WARNING : Not Linear values of Sigma_c

[lorenzo.sponza]

Hallo to everybody.
I have some wired results on computing spectral functions: the Imaginary part of sigma behaves as I expected (like eps^{-1}), but the real part of Sigma is "too high".
It has the good shape but is somewhat shifted on the y axis.

Looking at the log I fond this warning:

m_dyson_solver.F90:234:WARNING
Values of Re Sig_c are not linear
band index = 8 spin|component = 1
root mean square= 0.011770049967972
estimated slope = -0.901219504469804
Omega [eV] SigC [eV]
17.5200-17.2939
17.7700-17.6882
18.0200-17.3734
18.2700-17.6088
18.5200-17.8956
18.7700-18.6415
19.0200-18.7743
19.2700-18.1610
19.5200-19.3602

Can this be related with my problem?
What does this warning mean?

Thanks a lot.

[gabriel.antonius]

It seems there is a problem computing the renormalization factor "Z".
As you probably know, the equation
E = E0 + Sig(E) - Vxc
is approximated by
E = E0 + Z ( Sig(E0) - Vxc)
with the renormalization factor is
Z = (1 - d Sig_C (omega) / d omega )^-1
evaluated at omega = E0.

This is assuming that E and E0 are relatively close, and that Sig_C is a smooth function near E0. Now, the code finds that Sig_C is not very linear, because it can hardly fit a linear curve from the values computed at 9 frequencies near the original energy, which makes the approximated solution shaky.

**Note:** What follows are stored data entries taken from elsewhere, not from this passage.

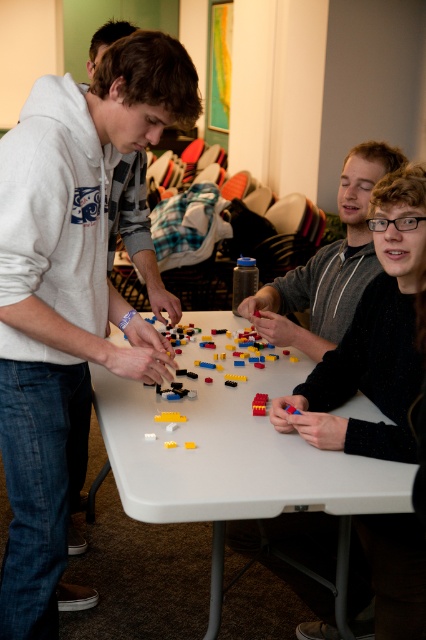 Question: Estimate the real-world distances between objects in this image. Which object is closer to the matte gray hoodie at left?

Choices:
 (A) translucent plastic lego pieces at center
 (B) white plastic table at center
 (C) matte gray sweater at center

Answer: (B)

Question: Which point is farther to the camera?

Choices:
 (A) (49, 145)
 (B) (178, 362)
 (C) (310, 308)
 (D) (279, 369)

Answer: (C)

Question: Considering the relative positions of matte gray hoodie at left and white plastic table at center in the image provided, where is matte gray hoodie at left located with respect to white plastic table at center?

Choices:
 (A) left
 (B) right

Answer: (A)

Question: Can you confirm if white plastic table at center is positioned to the left of brick red plastic blocks at center?

Choices:
 (A) no
 (B) yes

Answer: (B)

Question: Is white plastic table at center bigger than brick red plastic blocks at center?

Choices:
 (A) no
 (B) yes

Answer: (B)

Question: Which point is closer to the camera taking this photo?

Choices:
 (A) (155, 72)
 (B) (367, 147)
 (C) (264, 413)
 (D) (216, 369)

Answer: (A) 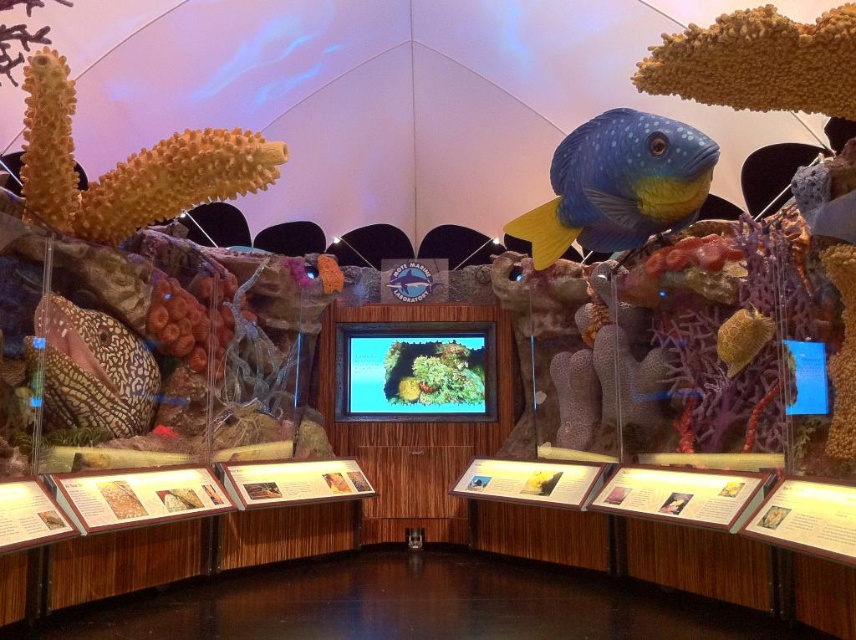 Does speckled gold fish at left have a larger size compared to smooth yellowish-brown seashell at right?

Yes.

I want to click on speckled gold fish at left, so click(92, 369).

Which is in front, point (58, 384) or point (742, 344)?

Point (742, 344)

Image resolution: width=856 pixels, height=640 pixels. What are the coordinates of `speckled gold fish at left` in the screenshot? It's located at (92, 369).

From the picture: Who is shorter, blue matte fish at center or speckled gold fish at left?

With less height is speckled gold fish at left.

Is point (625, 228) farther from camera compared to point (48, 401)?

That is True.

Identify the location of blue matte fish at center. The width and height of the screenshot is (856, 640). (617, 184).

Who is positioned more to the left, blue matte fish at center or smooth yellowish-brown seashell at right?

Positioned to the left is blue matte fish at center.

Is blue matte fish at center to the left of smooth yellowish-brown seashell at right from the viewer's perspective?

Yes, blue matte fish at center is to the left of smooth yellowish-brown seashell at right.

Does point (554, 182) lie behind point (752, 328)?

Yes, it is.

Find the location of a particular element. This screenshot has height=640, width=856. blue matte fish at center is located at coordinates (617, 184). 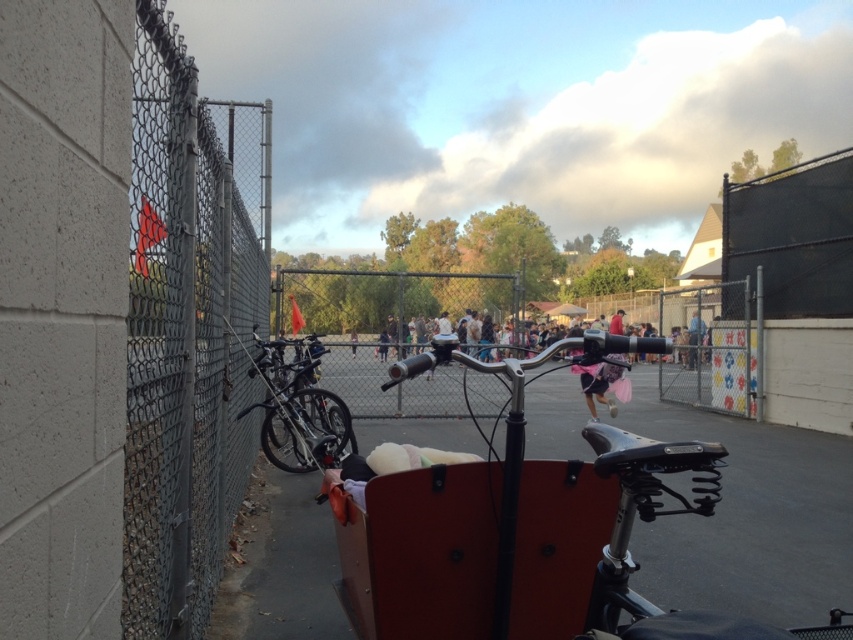 Measure the distance between black mesh fence at upper right and camera.

12.00 meters

Can you confirm if black mesh fence at upper right is positioned to the right of shiny black bicycle at left?

Indeed, black mesh fence at upper right is positioned on the right side of shiny black bicycle at left.

Between point (766, 193) and point (337, 424), which one is positioned in front?

Point (337, 424) is more forward.

Where is `black mesh fence at upper right`? black mesh fence at upper right is located at coordinates (793, 236).

Does shiny black bicycle at left have a smaller size compared to pink fabric at center?

Actually, shiny black bicycle at left might be larger than pink fabric at center.

Where is `shiny black bicycle at left`? Image resolution: width=853 pixels, height=640 pixels. shiny black bicycle at left is located at coordinates (300, 420).

Locate an element on the screen. shiny black bicycle at left is located at coordinates (300, 420).

Is black mesh fence at upper right positioned at the back of pink fabric at center?

Yes, black mesh fence at upper right is behind pink fabric at center.

Who is positioned more to the right, black mesh fence at upper right or pink fabric at center?

black mesh fence at upper right is more to the right.

Image resolution: width=853 pixels, height=640 pixels. What do you see at coordinates (793, 236) in the screenshot?
I see `black mesh fence at upper right` at bounding box center [793, 236].

Identify the location of black mesh fence at upper right. (793, 236). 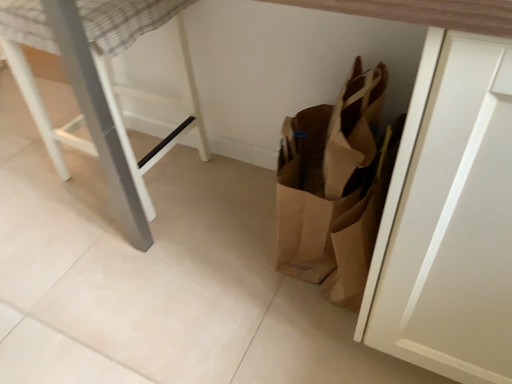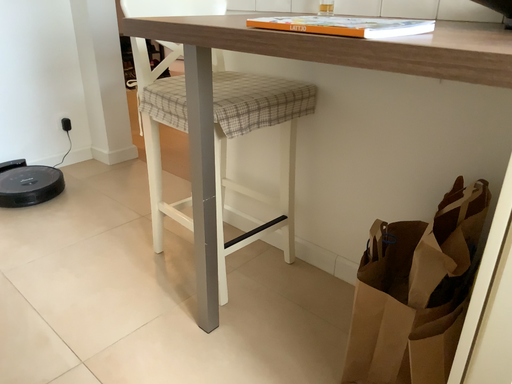 Question: Which way did the camera rotate in the video?

Choices:
 (A) rotated downward
 (B) rotated upward

Answer: (B) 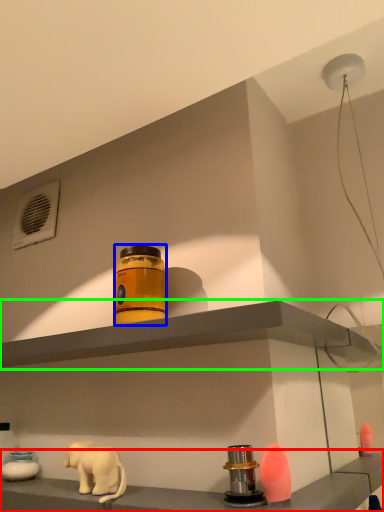 Question: Which object is positioned closest to shelf (highlighted by a red box)? Select from bottle (highlighted by a blue box) and shelf (highlighted by a green box).

Choices:
 (A) bottle
 (B) shelf

Answer: (B) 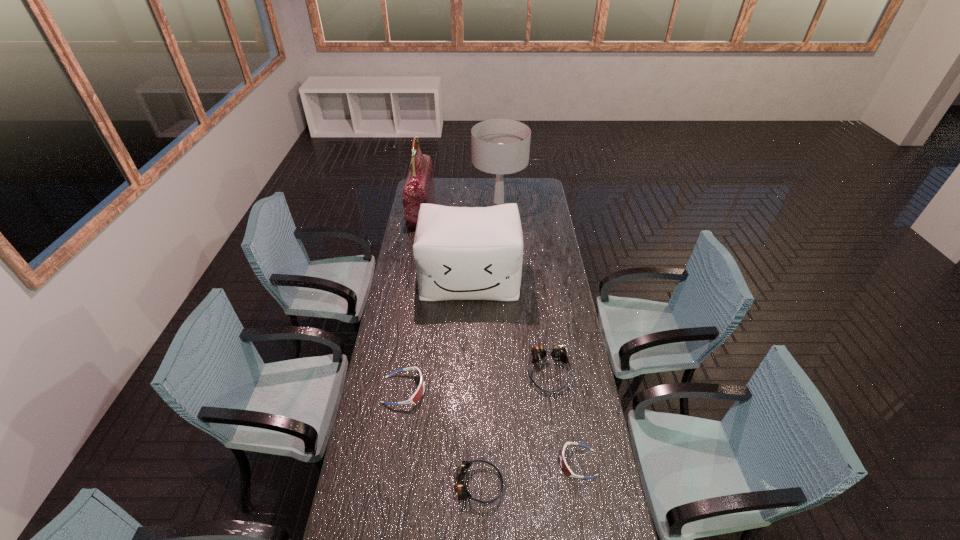 You are a GUI agent. You are given a task and a screenshot of the screen. Output one action in this format:
    pyautogui.click(x=<x>, y=<y>)
    Task: Click on the bronze goggles that is the nearest to the white cushion
    
    Given the screenshot: What is the action you would take?
    pyautogui.click(x=558, y=352)

The image size is (960, 540). In order to click on free location that satisfies the following two spatial constraints: 1. through the lenses of the bigger bronze goggles; 2. on the front-facing side of the bigger red goggles in this screenshot , I will do click(x=551, y=390).

Where is `vacant region that satisfies the following two spatial constraints: 1. on the front-facing side of the lampshade; 2. through the lenses of the smaller bronze goggles`? The width and height of the screenshot is (960, 540). vacant region that satisfies the following two spatial constraints: 1. on the front-facing side of the lampshade; 2. through the lenses of the smaller bronze goggles is located at coordinates (516, 484).

Locate an element on the screen. The width and height of the screenshot is (960, 540). free space that satisfies the following two spatial constraints: 1. on the front-facing side of the lampshade; 2. on the front-facing side of the farther red goggles is located at coordinates (510, 390).

Identify the location of free space that satisfies the following two spatial constraints: 1. through the lenses of the farther bronze goggles; 2. on the front-facing side of the bigger red goggles. This screenshot has width=960, height=540. (551, 390).

Identify the location of free spot that satisfies the following two spatial constraints: 1. on the front-facing side of the lampshade; 2. on the front-facing side of the bigger red goggles. tap(510, 390). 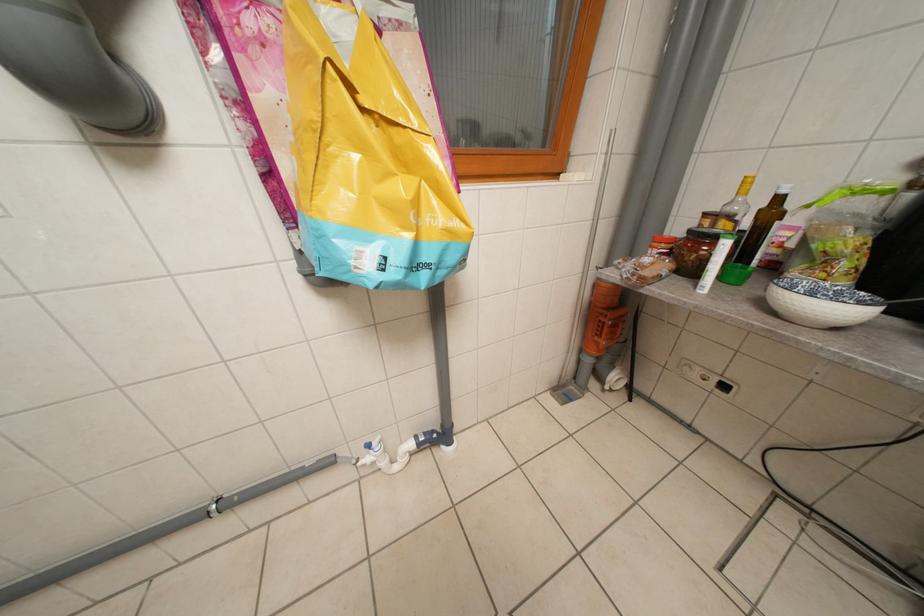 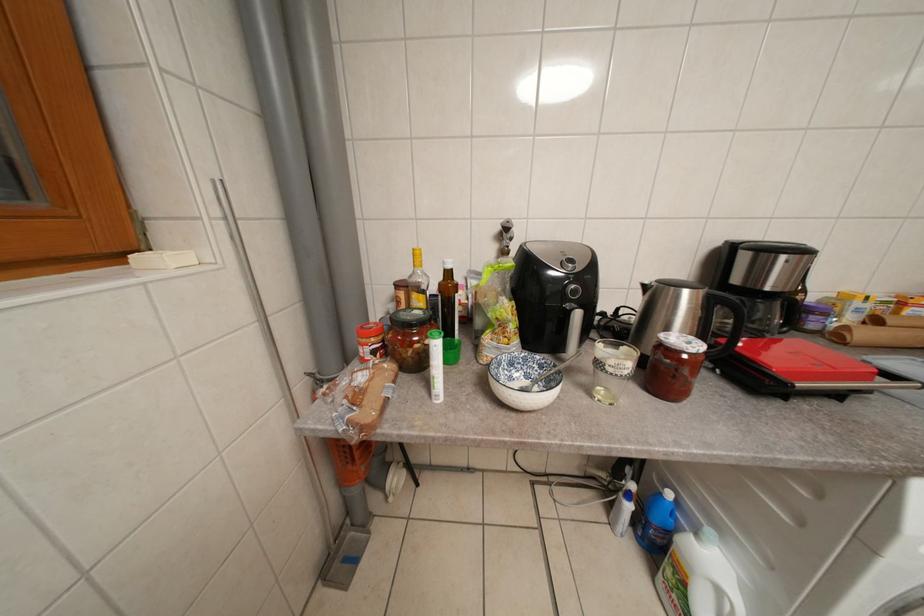 Question: How did the camera likely rotate?

Choices:
 (A) Left
 (B) Right
 (C) Up
 (D) Down

Answer: (B) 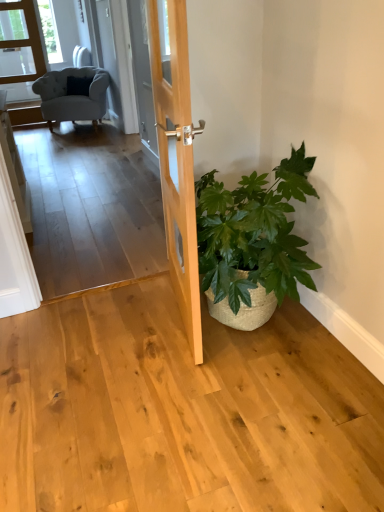 Where is `free space to the left of light brown wood door at center`? This screenshot has width=384, height=512. free space to the left of light brown wood door at center is located at coordinates (101, 329). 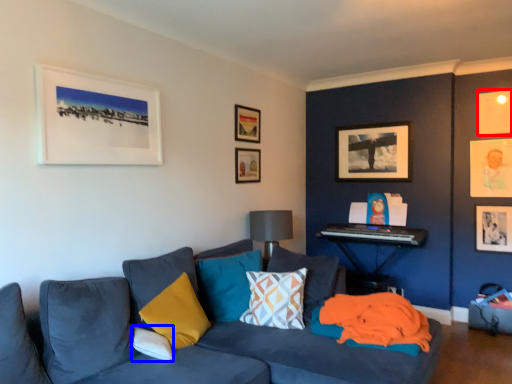 Question: Which of the following is the closest to the observer, picture frame (highlighted by a red box) or pillow (highlighted by a blue box)?

Choices:
 (A) picture frame
 (B) pillow

Answer: (B) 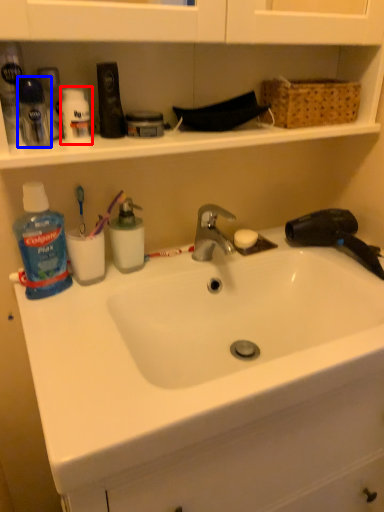 Question: Which of the following is the closest to the observer, toiletry (highlighted by a red box) or toiletry (highlighted by a blue box)?

Choices:
 (A) toiletry
 (B) toiletry

Answer: (B) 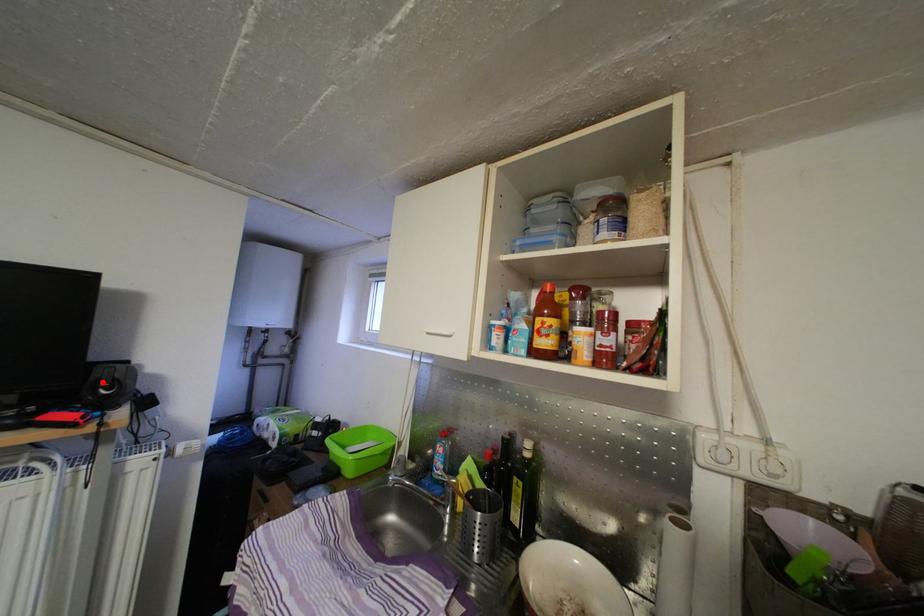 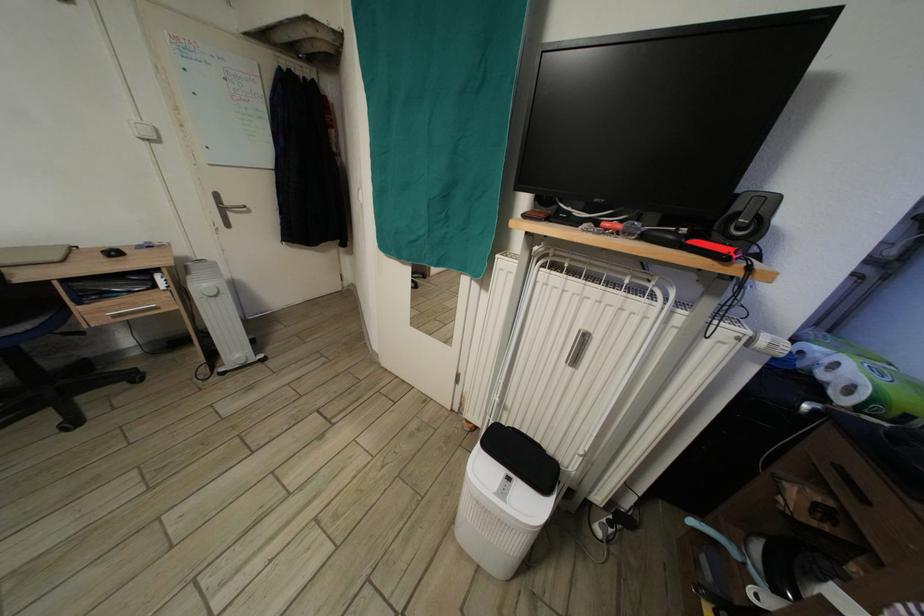 Where in the second image is the point corresponding to the highlighted location from the first image?

(744, 214) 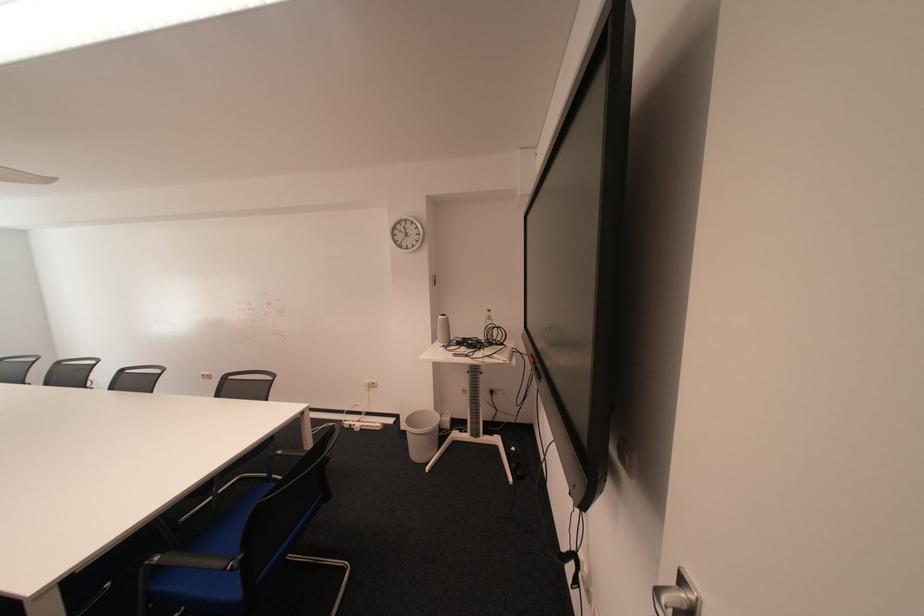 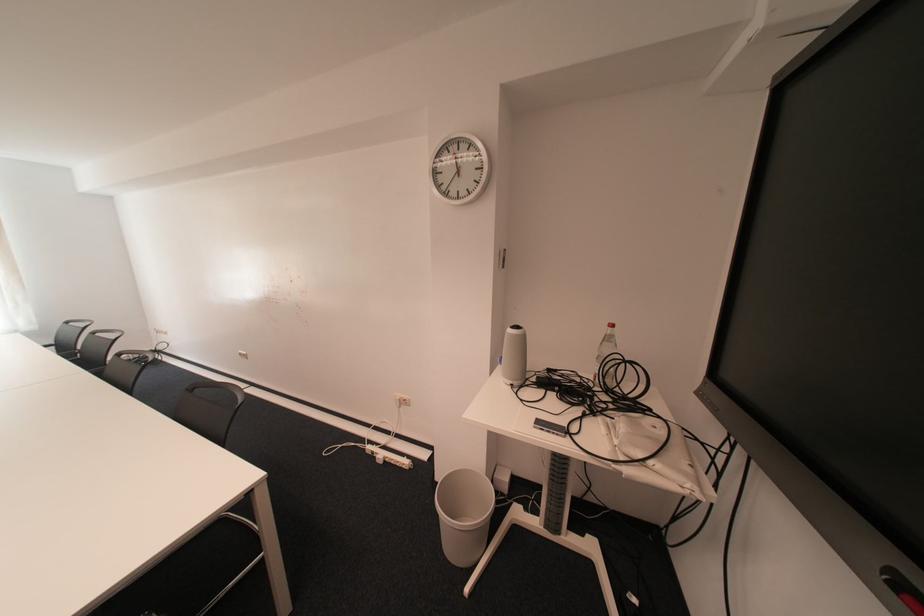 Where in the second image is the point corresponding to point 411,246 from the first image?

(457, 195) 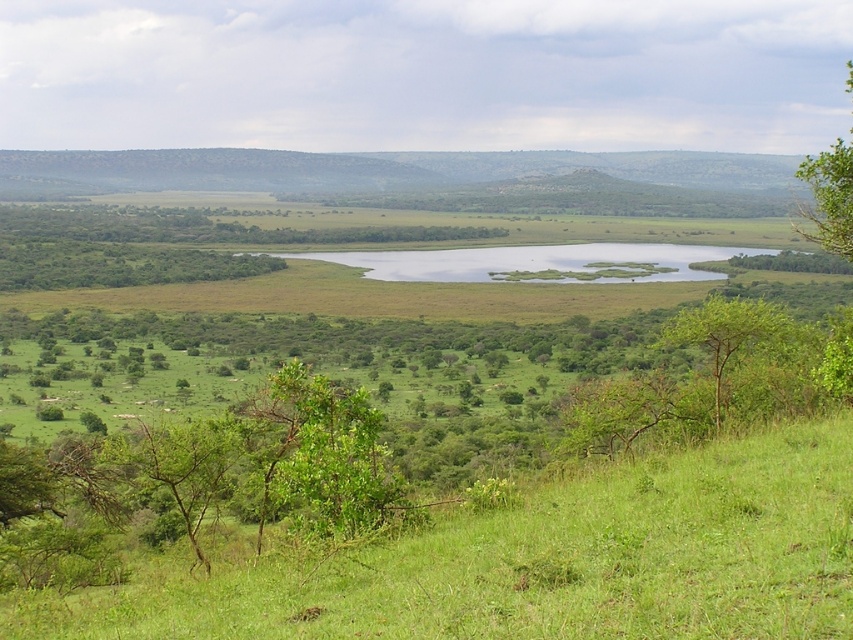 Question: Is green leafy tree at center behind green leafy tree at lower right?

Choices:
 (A) yes
 (B) no

Answer: (B)

Question: Based on their relative distances, which object is farther from the green grassy lake at center?

Choices:
 (A) green leafy tree at lower left
 (B) green grassy at lower center
 (C) green leafy tree at upper right
 (D) green leafy tree at center

Answer: (D)

Question: Which is farther from the green leafy tree at lower right?

Choices:
 (A) green leafy tree at center
 (B) green leafy tree at upper right

Answer: (B)

Question: Does green leafy tree at center come behind green leafy tree at lower right?

Choices:
 (A) yes
 (B) no

Answer: (B)

Question: Is green grassy lake at center wider than green leafy tree at lower left?

Choices:
 (A) yes
 (B) no

Answer: (A)

Question: Which point is closer to the camera?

While it is not impossible that this non-linearity of Sigma is intrinsic to your system, it might also be a numerical artifact resulting from coarse parameters. I would suggest to:
- Increase the number of frequencies computed on the real axis (nfreqre), as I assume you are making a contour-deformation calculation.
- Increase the number of k-points.

Let me know if it works.

[Chem]

I Have the same problem but in the case of Plasmon Pole calculations; I get the following Warning :

m_dyson_solver.F90:233:WARNING
Values of Re Sig_c are not linear
band index = 1 spin|component = 1
root mean square= 0.125980718165803
estimated slope = 3.421683573924189
Omega [eV] SigC [eV]
-36.4580 24.8972
-36.2080 22.4751
-35.9580 16.2393
-35.7080 30.5499
-35.4580 24.0975
-35.2080 26.0632
-34.9580 29.0470
-34.7080 27.8833
-34.4580 28.3902

[lorenzo.sponza]

It seems there is a problem computing the renormalization factor "Z".
While it is not impossible that this non-linearity of Sigma is intrinsic to your system, it might also be a numerical artifact resulting from coarse parameters. I would suggest to:
- Increase the number of frequencies computed on the real axis (nfreqre), as I assume you are making a contour-deformation calculation.

Indeed I am doing a contour-deformation calculation. Do you really mean I have to change nfreqre (parameter of the SCR file) or you mean nfreqsp?
I imagine that the number of frequencies to increase is that where Sigma is computed, not the SCR file. So it hould be nfreqsp.
Am I right?

- Increase the number of k-points.

Can I do that without computing the SCR again? I guess no, right?

Thanks for your help.

[gabriel.antonius]

I really mean changing nfreqre, not nfreqsp, and changing the number of k-points requires doing the SCR again.

The reason I suggest this, is that the expression for Sigma(omega) looks like this:

\Sigma_{k, i} (\omega) = \sum_{q, n} \int d \omega' M(q, \omega') / ( \omega' - \omega + E_{k+q, n} - i \eta )

Where M(q,\omega) involves the screening and oscillator matrix elements.

The point here is that the denominator is a difference of omega with omega' and E_{k+q, n}. The variable nfreqre determines the number of frequencies omega' for the integration on the real axis, and the number of k-points will be the number of q-points that are summed. Hence, increasing both the number of k-points and real frequencies should make Sigma smoother.